::: TASK INPUT

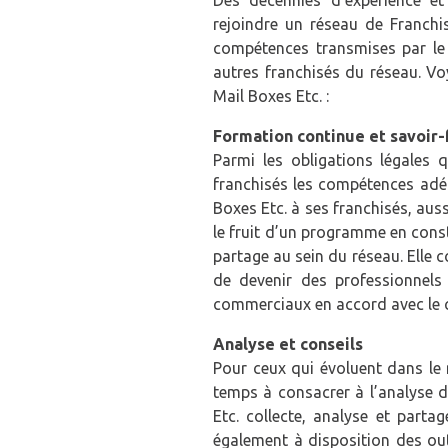
Des décennies d’expérience et
rejoindre un réseau de Franchis
compétences transmises par le f
autres franchisés du réseau. Vo
Mail Boxes Etc. :
Formation continue et savoir-f
Parmi les obligations légales q
franchisés les compétences adéq
Boxes Etc. à ses franchisés, auss
le fruit d’un programme en cons
partage au sein du réseau. Elle
de devenir des professionnels 
commerciaux en accord avec le 
Analyse et conseils
Pour ceux qui évoluent dans le m
temps à consacrer à l’analyse d
Etc. collecte, analyse et part
également à disposition des out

::::::

#### [TASK TO CARRY OUT]
Across the data, pull every line containing the string "réseau".

#### [ANSWER FOR THE TASK]
rejoindre un réseau de Franchis
autres franchisés du réseau. Vo
partage au sein du réseau. Elle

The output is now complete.